This is a sticky subject right now. Being that it is controversial, rarely agreed upon, and a current hot issue, of course I have a hard-set opinion on it. Lets jump right into it. Making new rules regarding transgender children and their rights and treatment while at school is causing a lot of headaches and heartache. There are a variety of viewpoints and LOTS of parenting opinions on transgender children. Letting your child dress in opposite-sex-role clothing seems harmless to some, seems simply like a phase to others, and offends more than a few. Let me be the first to acknowledge that not every kid who wants to be a boy or a girl is transgender. I grew up with two brothers, and genuinely thought I was just another boy at times. There is nothing wrong with a kid who wants to try out another identity. They’ll keep doing that for a long time. I mean, how many people went “goth” at some point in high school? Now, lets also acknowledge that from a very young age some children know for a fact that they’re in the wrong body. They don’t feel comfortable with themselves or their assigned gender role. That’s okay too. The last thing those children need is to be constantly shoved back into a mold that they don’t fit in. I understand that not everyone shares this opinion, but here’s where it really gets tricky. Can we not agree that telling a child to change their ingrained personality over and over isn’t damaging? It would be scary for anyone to change in front of, use the bathroom in front of, or shower in front of people they aren’t comfortable around. Imagine if you faced harassment every gym class. That is what’s happening, and that’s what people are starting to see.

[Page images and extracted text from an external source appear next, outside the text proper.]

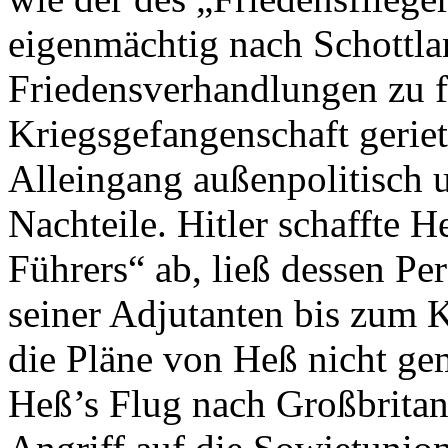
eigenmächtig nach Schottl
Friedensverhandlungen zu fü
Kriegsgefangenschaft geriet
Alleingang außenpolitisch u
Nachteile. Hitler schaffte He
Führers“ ab, ließ dessen Per
seiner Adjutanten bis zum K
die Pläne von Heß nicht ge
Heß’s Flug nach Großbritan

By Rikki Marie Dubois (sourced from amazon.com)
Transgender education sites, books, cartoons, and other helpful (and adorable) sources are popping up all over the place as a resource for both parents and caretakers everywhere. There are people fighting and winning battles to let their child use the bathroom/locker room that they’re comfortable in all over the U.S. This is a tense issue for some, as they don’t want their child exposed to such a confusing issue so young. Here’s my opinion though: This issue is so confusing and complicated because most of us are learning about it as adults. It’s change for us, and change can be uncomfortable. However, if you raise your young ones to learn and accept others as they come (no matter WHAT shade of the rainbow that may be), they’ll grow up with that as a normal part of life. It won’t be hard for them to figure out later in life why that man is wearing lipstick, or why that girl’s hair is so short. It will just be another person on the street to them. THAT, my friends, is a powerful thing.